Designing Data Intensive Applications Notes: Ch.5 Replication

aboelkassem | November 02, 2023

#data-intensive-apps #replication #consistency

Designing Data Intensive Applications Notes: Ch.5 Replication

Continuing our series for “Designing Data-Intensive Applications” book. In this article, we will walkthrough the second chapter of this book Chapter.5 Replication.

Table of content

Leaders and Followers
Synchronous vs Asynchronous Replication
Setting Up New Followers
Handling Node Outages
- Follower failure: Catch-up recovery
- Leader failure: Failover
How does replication work (Implementation of replication log)
Problems with Replication Lag
Multi-Leader Replication
- Use Cases
Handling Write Conflicts
Leaderless Replication
- Quorums for reading and writing
- Sloppy Quorums

Replication means keeping a copy of the same data on multiple machines that are connected via a network.
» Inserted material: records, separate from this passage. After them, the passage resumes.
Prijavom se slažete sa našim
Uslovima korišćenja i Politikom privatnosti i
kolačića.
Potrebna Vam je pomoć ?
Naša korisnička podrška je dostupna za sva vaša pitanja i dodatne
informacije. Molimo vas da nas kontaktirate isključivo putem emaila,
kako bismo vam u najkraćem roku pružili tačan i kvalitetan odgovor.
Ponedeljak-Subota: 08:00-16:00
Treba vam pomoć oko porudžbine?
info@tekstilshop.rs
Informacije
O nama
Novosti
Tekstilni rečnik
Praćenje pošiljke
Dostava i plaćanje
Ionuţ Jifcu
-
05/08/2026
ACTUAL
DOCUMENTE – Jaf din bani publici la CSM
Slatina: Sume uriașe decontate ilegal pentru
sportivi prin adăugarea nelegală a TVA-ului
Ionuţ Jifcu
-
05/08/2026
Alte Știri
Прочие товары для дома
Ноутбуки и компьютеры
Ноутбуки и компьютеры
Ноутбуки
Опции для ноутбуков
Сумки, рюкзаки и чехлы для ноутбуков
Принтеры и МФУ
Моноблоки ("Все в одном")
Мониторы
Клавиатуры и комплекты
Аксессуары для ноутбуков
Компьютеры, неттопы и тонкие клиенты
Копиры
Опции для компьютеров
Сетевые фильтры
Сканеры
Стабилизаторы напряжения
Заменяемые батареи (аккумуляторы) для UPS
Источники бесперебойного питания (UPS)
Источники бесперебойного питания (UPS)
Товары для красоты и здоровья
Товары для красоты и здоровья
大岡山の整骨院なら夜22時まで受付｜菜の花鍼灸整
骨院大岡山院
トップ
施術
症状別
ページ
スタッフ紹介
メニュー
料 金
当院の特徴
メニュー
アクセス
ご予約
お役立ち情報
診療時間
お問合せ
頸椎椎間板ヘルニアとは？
Why we do replication?

To keep data geographically close to your users (and thus reduce latency)
Increase availability
To scale out the number of machines that can serve read queries (Increase read throughput)

Leaders and Followers

leader-based replication (or master-slave) is designated the leader when clients want to write to the database, they must send their requests to the leader, first writes the new data into its local storage, then sends the data change to all of its followers.

When a client wants to read from the database, it can query either the leader or any of the followers. However, writes are only accepted on the leader.

This mode is a built-in feature in relational databases such as PostgreSQL, MySQL, Oracle, and SQL Server. Also, for non-relational databases such as MongoDB, RethinkDB, Espresso. Also in message brokers such as Kafka, RabbitMQ.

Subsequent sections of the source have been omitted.